I got an email from a friend last night. He was responding to an email I sent prior to Christmas and I guess I must have been moaning about work/life etc; who knows, I was probably drunk when I sent it but in his response he said: "I never remember you ever saying that you really liked it that much." I didn't pay it any heed but I guess home truths are like that: it's better not to think too hard about them, just file 'em away for later.
I lay back after finishing my poorly worded email to Julio and picked up Brian Greene's The Fabric of the Cosmos. Somehow trying to understand the intricacies of warping spacetime at half-past-twelve at night is a war I can't win, no matter how many Simpson's characters Greene drags out to explain Einstein's theory of general relativity. The book dropped onto my chest and I was fast asleep...
...wobbly spacetime distortion effect...
It was my birthday and my friends and family were throwing me a big big party in the warehouse apartment that was my home (yes one can dream). Everyone was there, throngs of people... wow I didn't realise I had so many friends... and then the speeches began. My mum, close and bestest friends all saying exactly the same thing: I've been on this planet for thirty years now and done jack with it; I've amounted to nothing and by the look of it, I never will. I was ropable. How could people who professed to love me say such awful things? While tears welled in my eyes the merrymaking continued around me, drinking laughing smoking as I sat in the corner feeling sorry for myself, abandoned. As things wound down, people made their excuses and left. The night was young and apparently there was a better party to go to.

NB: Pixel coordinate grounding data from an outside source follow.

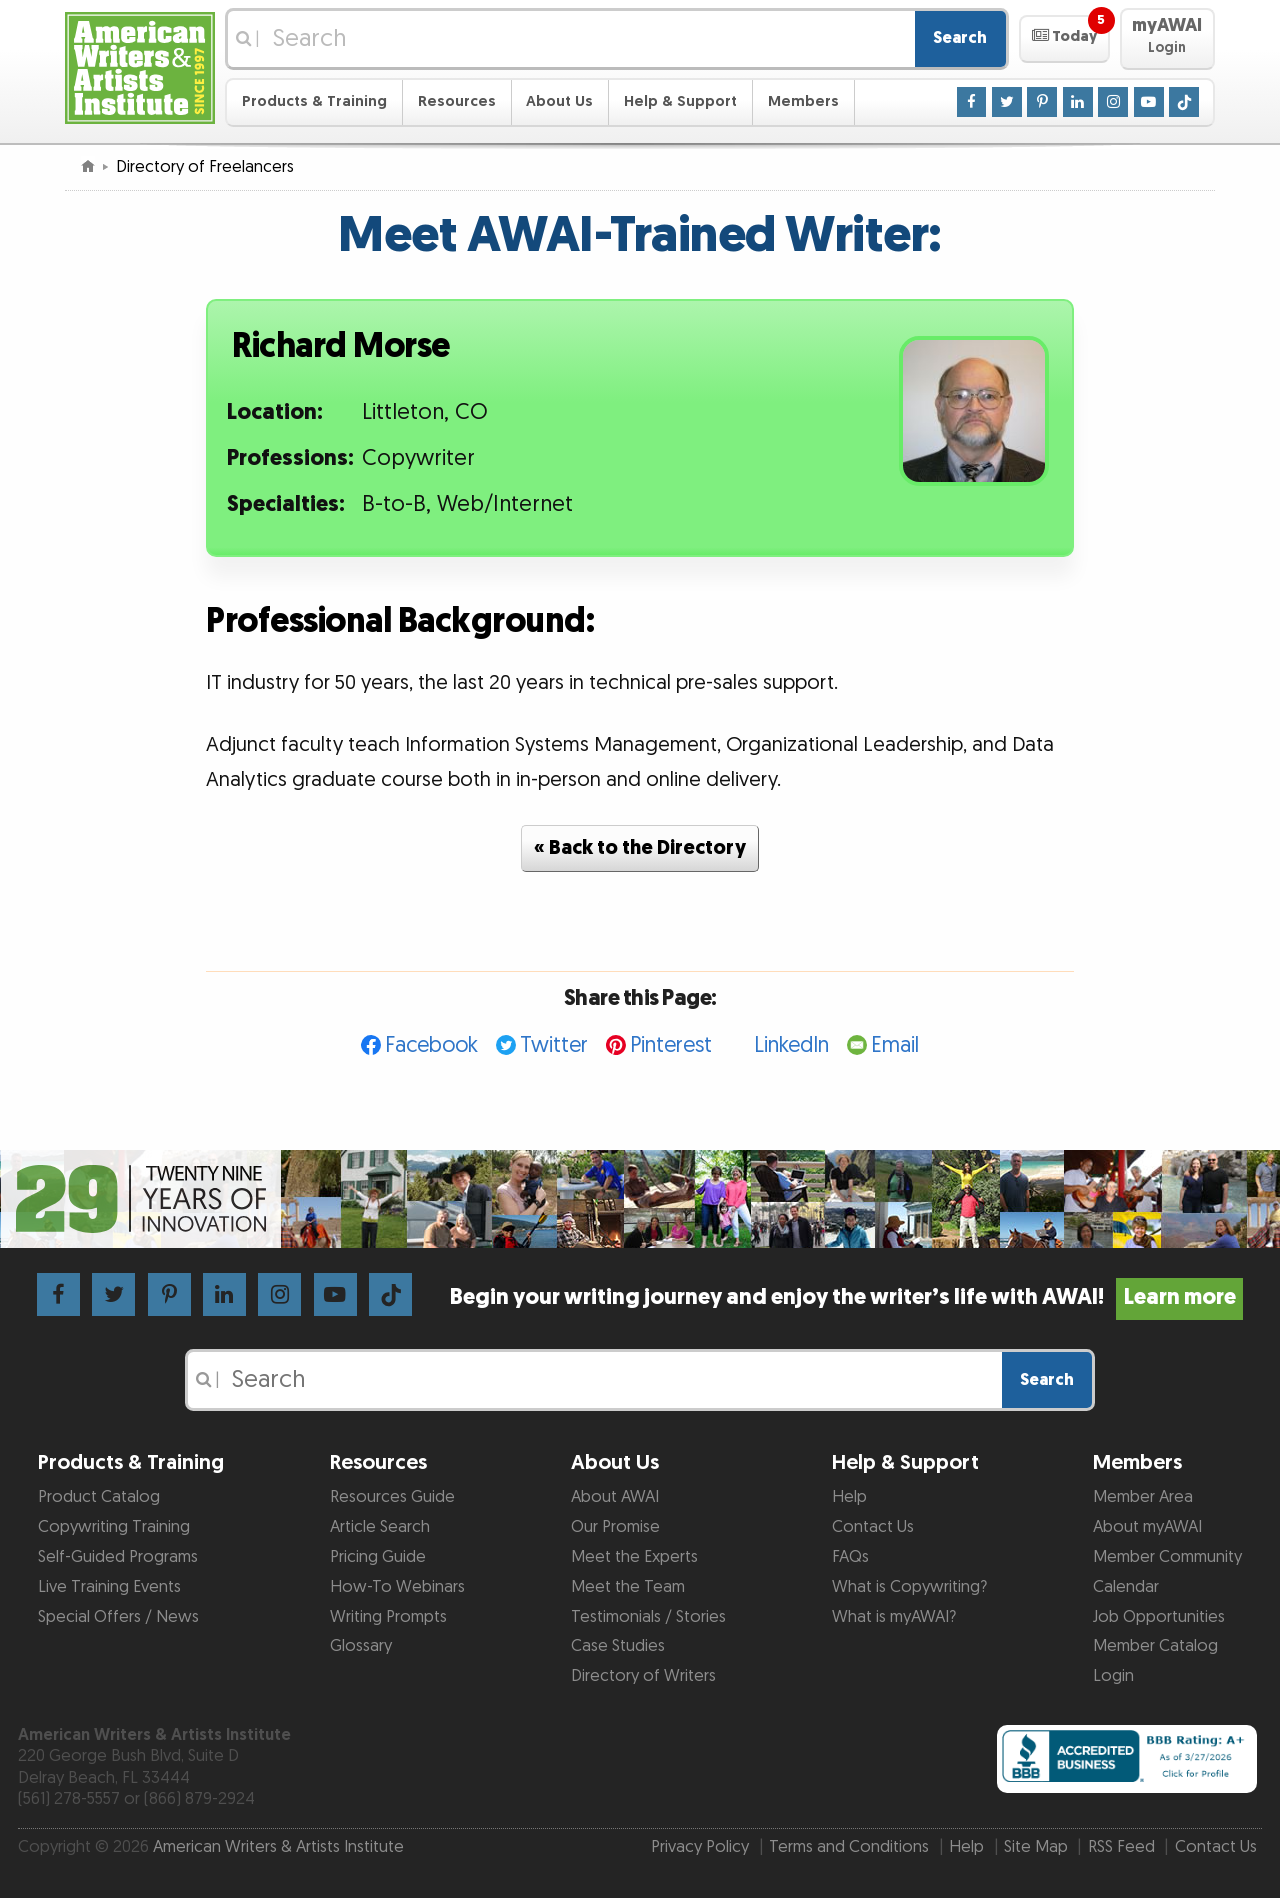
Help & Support (680, 101)
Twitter (554, 1045)
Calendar (1126, 1587)
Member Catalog (1155, 1646)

Alone now, my appartment seemed to expand and darken and grow colder as I wandered around it.... then my alarm buzzed and I was awake and I knew it was time to get up and get ready for another day at the office.
Funny hey? I'll admit I've spent most of the day thinking about this. The dream's left me with a feeling I can't shake and as a result I feel a little shaken. It's not like it was an epiphany or anything so profound like that, nothing I didn't know before but hey I guess that's why you call it a home truth.
1 comment:
Cheer up, bro. Where there's beer, there's hope.